Exercise => Don't include pictures. Quote the lines below from the first through the line that contains "together of the".

====== Provided records ======

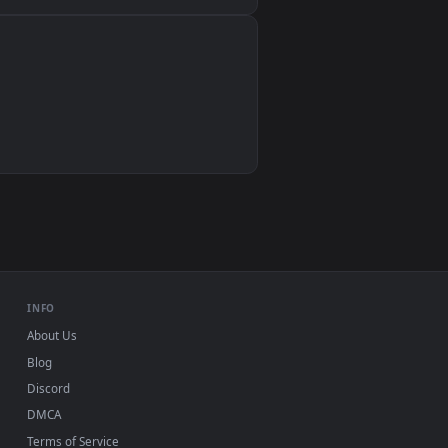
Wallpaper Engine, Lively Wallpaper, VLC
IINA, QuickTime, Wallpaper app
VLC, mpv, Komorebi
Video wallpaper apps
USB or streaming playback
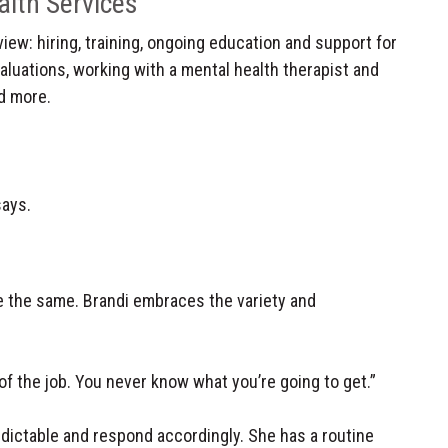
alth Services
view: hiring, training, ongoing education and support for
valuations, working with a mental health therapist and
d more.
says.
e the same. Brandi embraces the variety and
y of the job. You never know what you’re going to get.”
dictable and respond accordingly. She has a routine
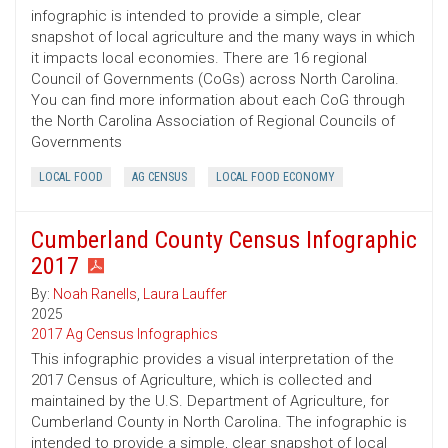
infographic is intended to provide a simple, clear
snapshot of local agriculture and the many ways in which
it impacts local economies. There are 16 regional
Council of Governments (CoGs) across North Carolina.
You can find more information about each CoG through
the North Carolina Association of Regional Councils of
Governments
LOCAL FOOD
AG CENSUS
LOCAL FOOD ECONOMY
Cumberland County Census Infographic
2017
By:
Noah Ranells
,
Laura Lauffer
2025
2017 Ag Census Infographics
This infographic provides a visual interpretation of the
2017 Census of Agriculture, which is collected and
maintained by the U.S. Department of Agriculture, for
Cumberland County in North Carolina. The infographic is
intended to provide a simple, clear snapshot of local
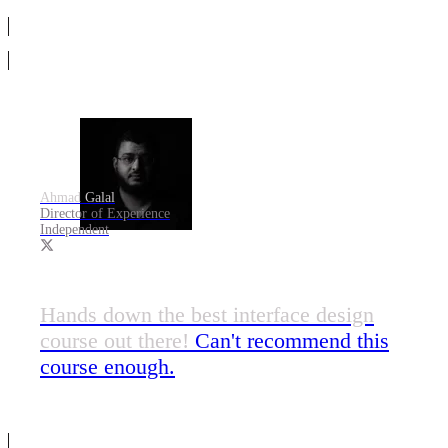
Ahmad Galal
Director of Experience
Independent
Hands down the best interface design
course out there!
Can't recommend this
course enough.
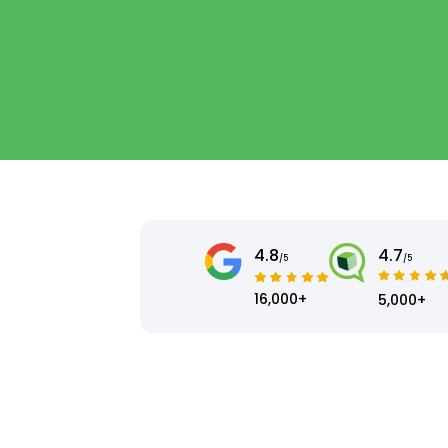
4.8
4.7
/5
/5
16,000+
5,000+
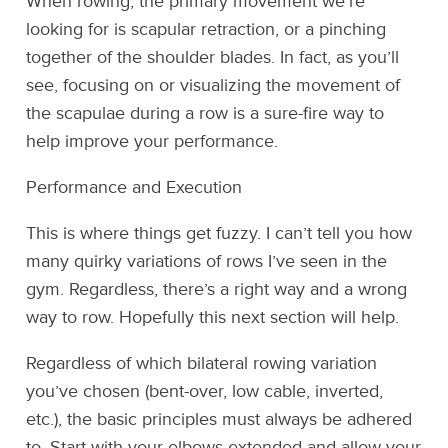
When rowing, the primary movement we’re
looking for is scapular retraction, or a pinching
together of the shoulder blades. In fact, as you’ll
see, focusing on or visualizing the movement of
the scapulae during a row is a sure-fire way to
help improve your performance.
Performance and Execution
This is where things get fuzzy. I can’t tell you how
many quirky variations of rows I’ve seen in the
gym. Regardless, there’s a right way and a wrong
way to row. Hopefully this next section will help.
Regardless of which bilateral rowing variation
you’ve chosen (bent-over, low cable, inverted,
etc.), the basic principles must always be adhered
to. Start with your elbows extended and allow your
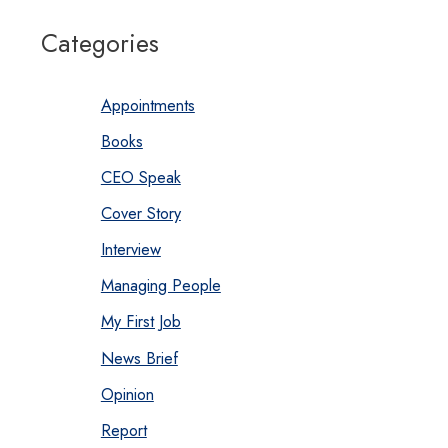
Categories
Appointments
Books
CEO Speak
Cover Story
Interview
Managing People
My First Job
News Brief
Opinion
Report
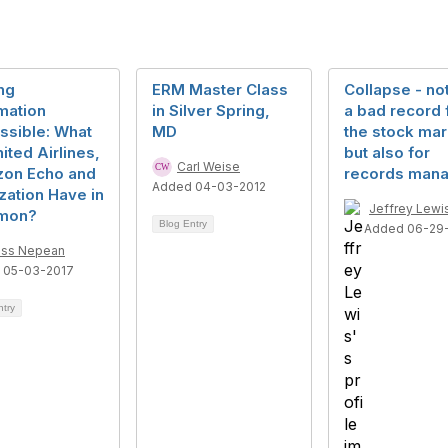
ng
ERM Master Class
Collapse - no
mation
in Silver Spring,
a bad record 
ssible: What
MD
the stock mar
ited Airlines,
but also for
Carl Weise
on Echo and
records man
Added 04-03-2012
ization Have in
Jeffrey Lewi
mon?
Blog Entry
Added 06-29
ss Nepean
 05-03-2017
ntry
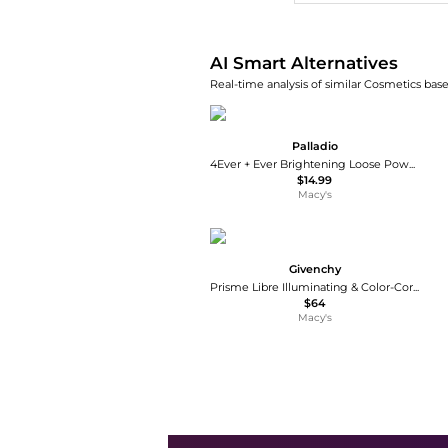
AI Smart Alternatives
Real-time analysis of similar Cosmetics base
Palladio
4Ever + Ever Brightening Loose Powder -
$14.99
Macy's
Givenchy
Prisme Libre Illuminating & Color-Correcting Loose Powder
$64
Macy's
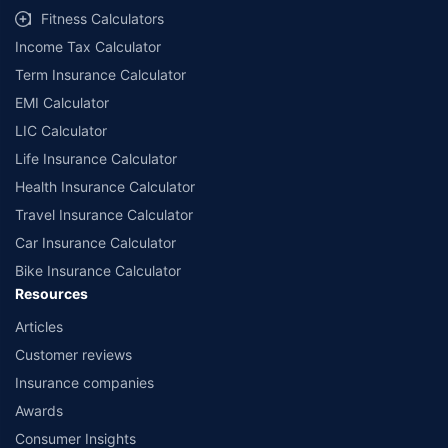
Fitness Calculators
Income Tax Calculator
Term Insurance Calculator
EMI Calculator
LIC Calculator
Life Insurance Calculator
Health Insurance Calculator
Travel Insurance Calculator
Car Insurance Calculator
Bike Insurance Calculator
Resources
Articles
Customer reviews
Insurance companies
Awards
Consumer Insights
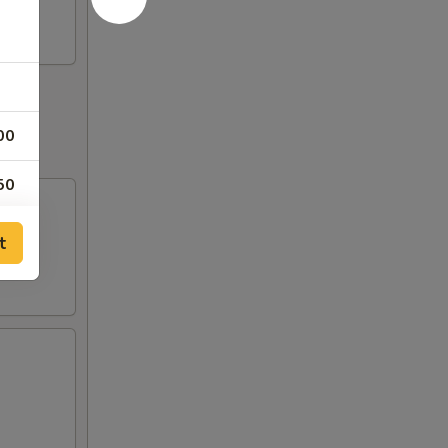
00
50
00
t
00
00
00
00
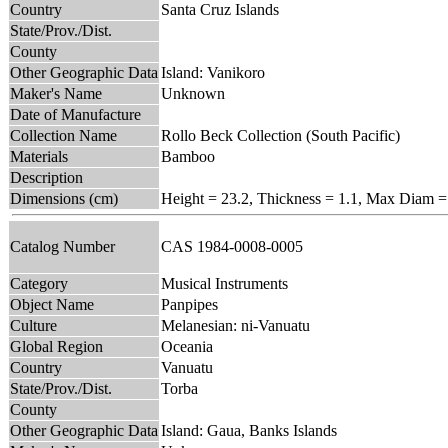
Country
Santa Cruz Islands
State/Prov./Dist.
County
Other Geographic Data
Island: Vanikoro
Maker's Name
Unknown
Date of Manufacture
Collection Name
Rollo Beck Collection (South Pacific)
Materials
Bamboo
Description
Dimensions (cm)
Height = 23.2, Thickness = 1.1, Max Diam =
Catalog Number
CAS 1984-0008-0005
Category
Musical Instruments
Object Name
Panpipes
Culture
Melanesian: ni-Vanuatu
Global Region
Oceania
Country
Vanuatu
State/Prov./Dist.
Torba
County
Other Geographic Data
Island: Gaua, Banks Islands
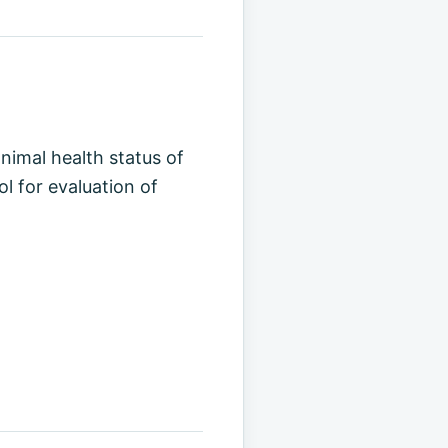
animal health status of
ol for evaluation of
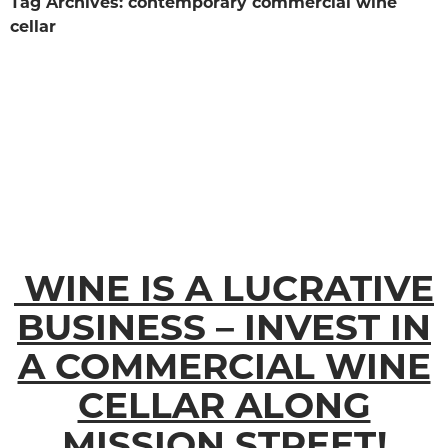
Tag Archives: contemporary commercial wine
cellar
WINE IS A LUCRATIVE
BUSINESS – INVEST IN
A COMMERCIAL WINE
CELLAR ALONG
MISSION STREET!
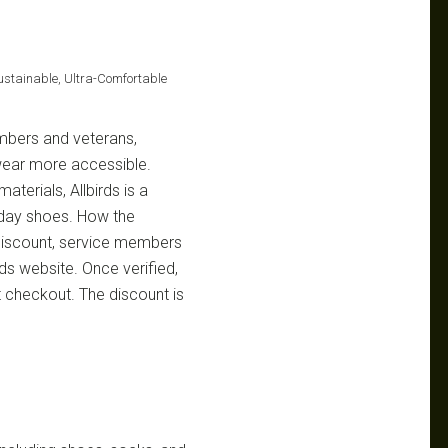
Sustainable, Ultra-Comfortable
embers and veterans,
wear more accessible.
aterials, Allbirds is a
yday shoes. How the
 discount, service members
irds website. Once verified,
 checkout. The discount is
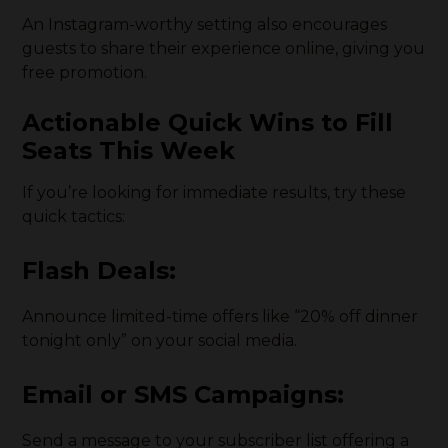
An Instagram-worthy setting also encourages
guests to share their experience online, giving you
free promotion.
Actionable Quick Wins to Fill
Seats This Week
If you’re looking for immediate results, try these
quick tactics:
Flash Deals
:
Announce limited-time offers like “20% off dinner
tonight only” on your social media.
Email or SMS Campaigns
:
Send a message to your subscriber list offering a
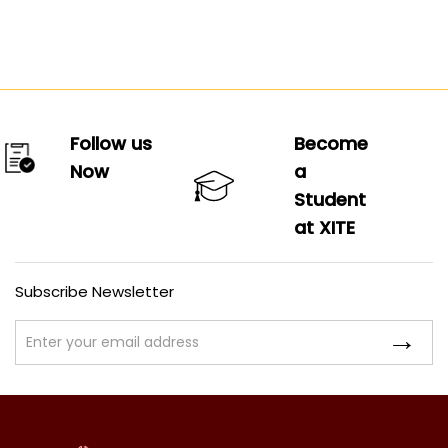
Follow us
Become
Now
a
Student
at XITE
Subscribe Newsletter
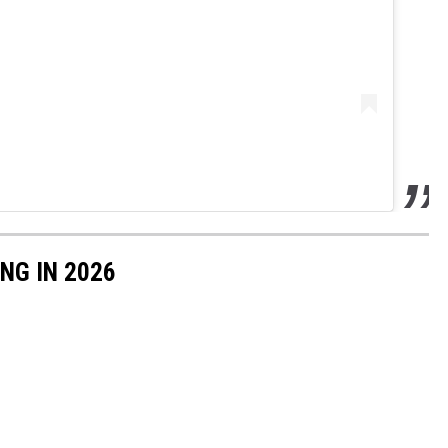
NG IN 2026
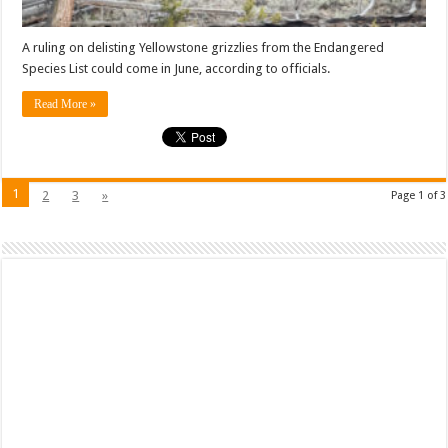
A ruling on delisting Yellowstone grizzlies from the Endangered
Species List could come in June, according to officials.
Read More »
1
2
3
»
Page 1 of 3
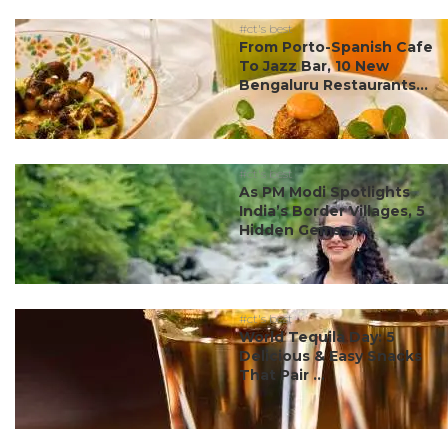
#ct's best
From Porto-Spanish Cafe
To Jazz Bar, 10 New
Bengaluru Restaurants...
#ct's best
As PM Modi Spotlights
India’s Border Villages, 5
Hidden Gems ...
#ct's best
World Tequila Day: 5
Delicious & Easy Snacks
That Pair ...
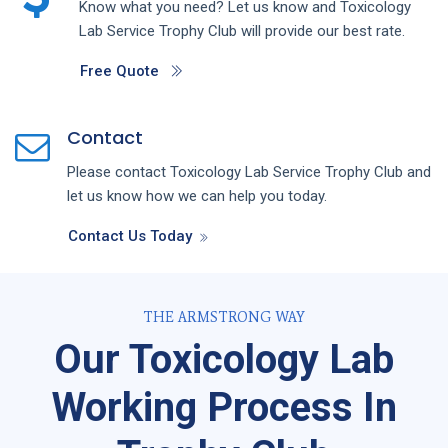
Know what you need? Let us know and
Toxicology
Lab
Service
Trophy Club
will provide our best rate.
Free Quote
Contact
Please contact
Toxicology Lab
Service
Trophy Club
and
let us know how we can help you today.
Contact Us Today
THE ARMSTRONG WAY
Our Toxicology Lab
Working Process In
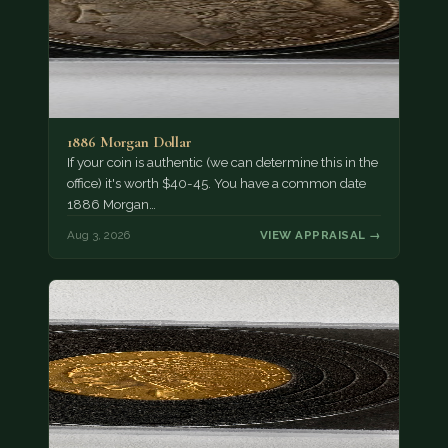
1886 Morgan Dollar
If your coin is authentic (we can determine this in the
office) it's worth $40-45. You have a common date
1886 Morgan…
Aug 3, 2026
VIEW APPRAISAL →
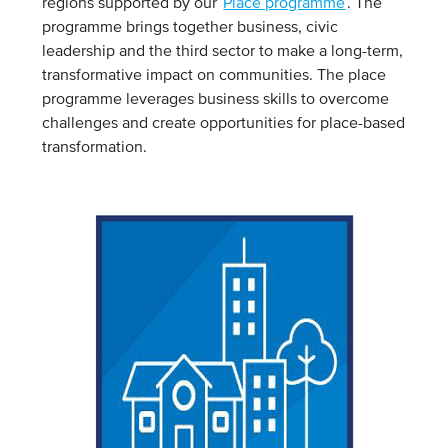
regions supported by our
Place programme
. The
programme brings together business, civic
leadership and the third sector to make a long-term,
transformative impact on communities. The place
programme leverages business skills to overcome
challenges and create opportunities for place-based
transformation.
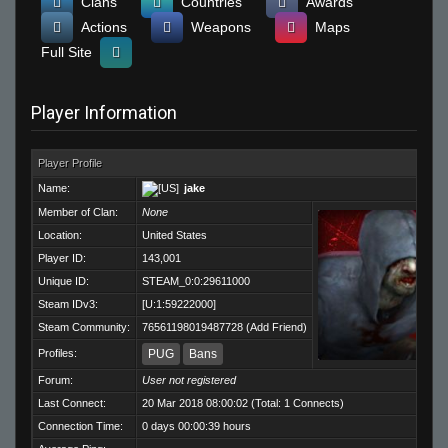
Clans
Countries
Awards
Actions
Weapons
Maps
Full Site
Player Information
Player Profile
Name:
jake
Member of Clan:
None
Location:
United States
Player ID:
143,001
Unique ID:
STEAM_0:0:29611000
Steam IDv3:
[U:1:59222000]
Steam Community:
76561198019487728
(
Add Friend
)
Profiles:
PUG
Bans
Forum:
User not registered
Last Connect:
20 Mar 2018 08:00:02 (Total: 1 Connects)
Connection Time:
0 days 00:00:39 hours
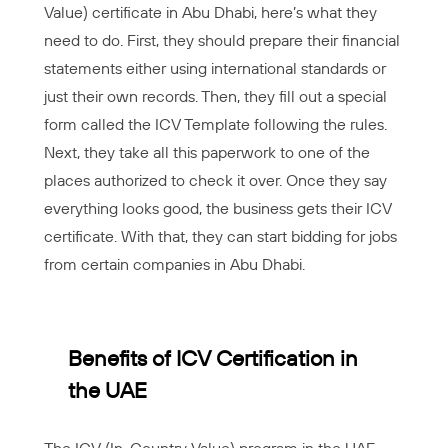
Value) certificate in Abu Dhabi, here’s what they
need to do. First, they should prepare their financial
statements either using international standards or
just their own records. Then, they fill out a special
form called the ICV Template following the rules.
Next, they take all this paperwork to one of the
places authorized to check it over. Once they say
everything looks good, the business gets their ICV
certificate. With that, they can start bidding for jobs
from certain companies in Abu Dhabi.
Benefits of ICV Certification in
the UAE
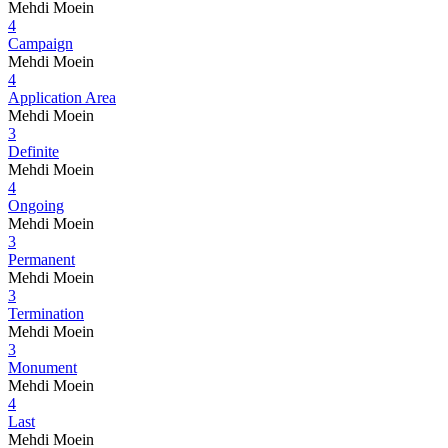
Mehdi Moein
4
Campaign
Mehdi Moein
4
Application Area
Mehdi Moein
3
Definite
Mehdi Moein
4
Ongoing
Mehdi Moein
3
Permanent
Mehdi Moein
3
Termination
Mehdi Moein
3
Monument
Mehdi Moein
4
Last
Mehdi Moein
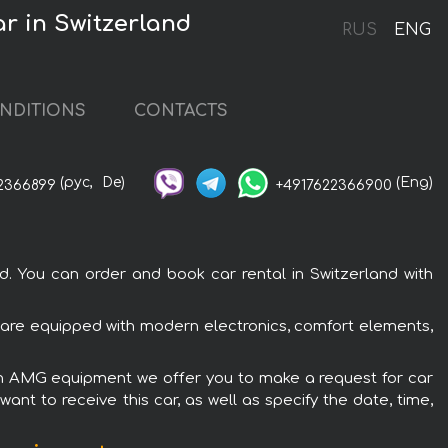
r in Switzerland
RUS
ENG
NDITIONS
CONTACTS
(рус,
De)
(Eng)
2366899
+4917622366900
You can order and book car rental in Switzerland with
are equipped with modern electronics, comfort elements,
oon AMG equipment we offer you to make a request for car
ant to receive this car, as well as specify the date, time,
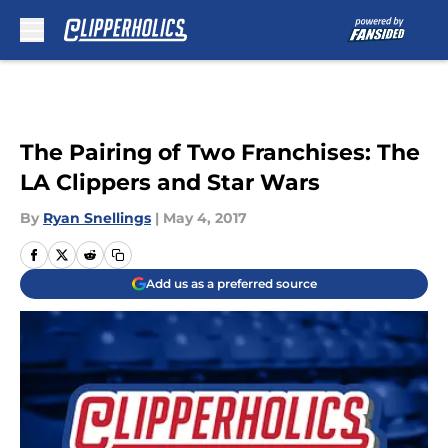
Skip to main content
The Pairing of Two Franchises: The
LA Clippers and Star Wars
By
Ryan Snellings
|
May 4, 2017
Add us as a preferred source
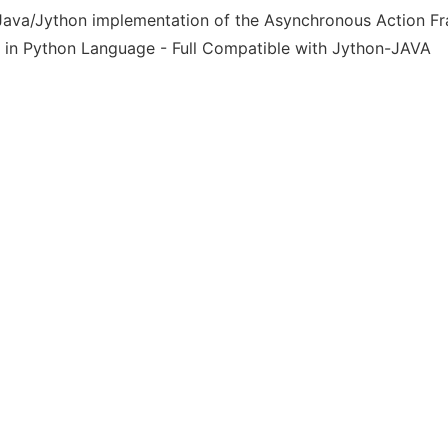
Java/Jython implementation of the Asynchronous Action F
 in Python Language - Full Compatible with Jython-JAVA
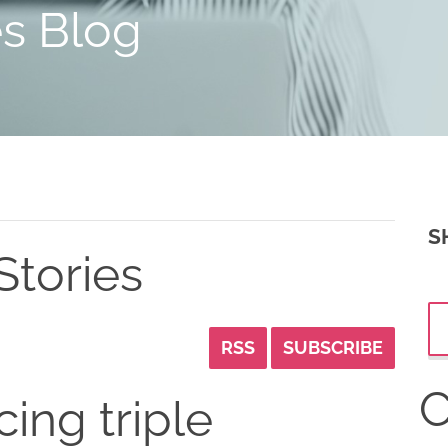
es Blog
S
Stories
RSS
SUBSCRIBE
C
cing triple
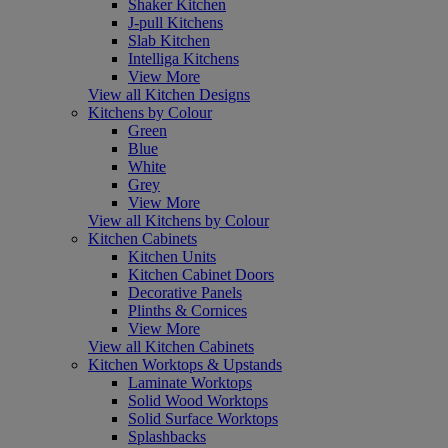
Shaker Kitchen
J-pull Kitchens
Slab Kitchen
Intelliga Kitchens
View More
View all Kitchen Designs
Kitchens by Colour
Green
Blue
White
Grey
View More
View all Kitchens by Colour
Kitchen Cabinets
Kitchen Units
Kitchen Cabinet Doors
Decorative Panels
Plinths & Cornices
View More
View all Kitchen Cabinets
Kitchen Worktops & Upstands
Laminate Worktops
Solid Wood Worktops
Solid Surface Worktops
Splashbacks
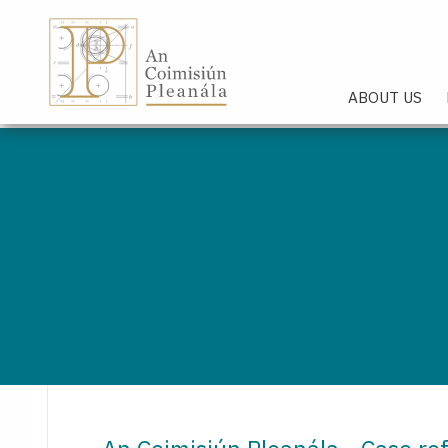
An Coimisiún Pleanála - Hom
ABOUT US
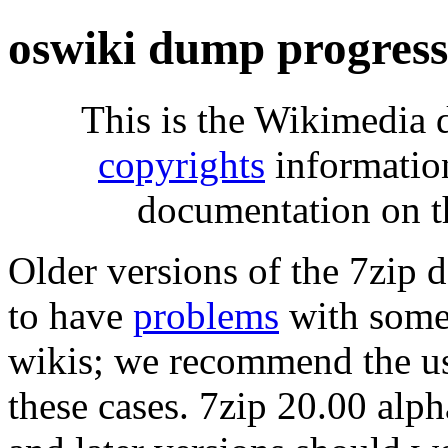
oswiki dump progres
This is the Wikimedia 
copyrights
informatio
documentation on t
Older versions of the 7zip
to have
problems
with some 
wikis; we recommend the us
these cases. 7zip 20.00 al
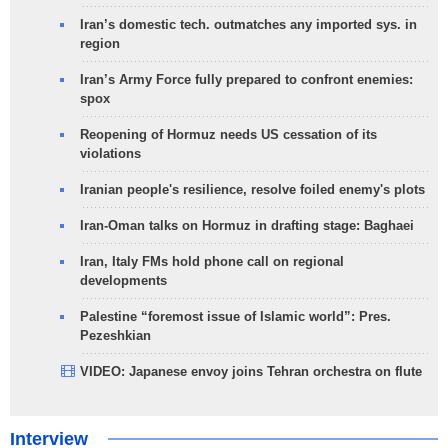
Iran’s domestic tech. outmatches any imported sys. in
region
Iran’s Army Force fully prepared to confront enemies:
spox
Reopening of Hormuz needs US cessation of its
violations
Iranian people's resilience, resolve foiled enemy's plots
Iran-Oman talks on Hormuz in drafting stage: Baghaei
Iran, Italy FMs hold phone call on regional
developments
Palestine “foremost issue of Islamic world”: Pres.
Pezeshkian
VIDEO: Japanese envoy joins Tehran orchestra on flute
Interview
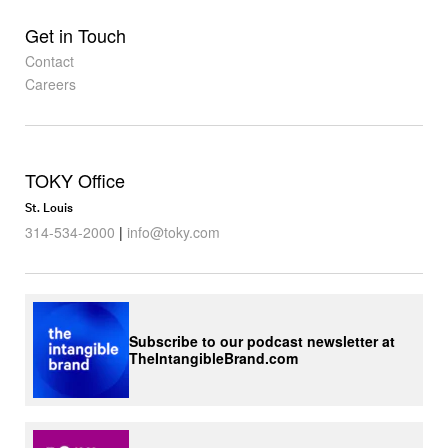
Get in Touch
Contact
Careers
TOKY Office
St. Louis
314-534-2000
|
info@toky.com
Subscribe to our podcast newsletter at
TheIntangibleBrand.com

======

Response area =>
Wallpaper Engine, Lively Wallpaper, VLC
IINA, QuickTime, Wallpaper app
VLC, mpv, Komorebi
Video wallpaper apps
USB or streaming playback
alth Services
view: hiring, training, ongoing education and support for
valuations, working with a mental health therapist and
d more.
says.
e the same. Brandi embraces the variety and
y of the job. You never know what you’re going to get.”
dictable and respond accordingly. She has a routine
infographic is intended to provide a simple, clear
snapshot of local agriculture and the many ways in which
it impacts local economies. There are 16 regional
Council of Governments (CoGs) across North Carolina.
You can find more information about each CoG through
the North Carolina Association of Regional Councils of
Governments
LOCAL FOOD
AG CENSUS
LOCAL FOOD ECONOMY
Cumberland County Census Infographic
2017
By:
Noah Ranells
,
Laura Lauffer
2025
2017 Ag Census Infographics
This infographic provides a visual interpretation of the
2017 Census of Agriculture, which is collected and
maintained by the U.S. Department of Agriculture, for
Cumberland County in North Carolina. The infographic is
intended to provide a simple, clear snapshot of local
Ahmad Galal
Director of Experience
Independent
Hands down the best interface design
course out there!
Can't recommend this
course enough.
4.8
4.7
/5
/5
16,000+
5,000+
When rowing, the primary movement we’re
looking for is scapular retraction, or a pinching
together of the shoulder blades. In fact, as you’ll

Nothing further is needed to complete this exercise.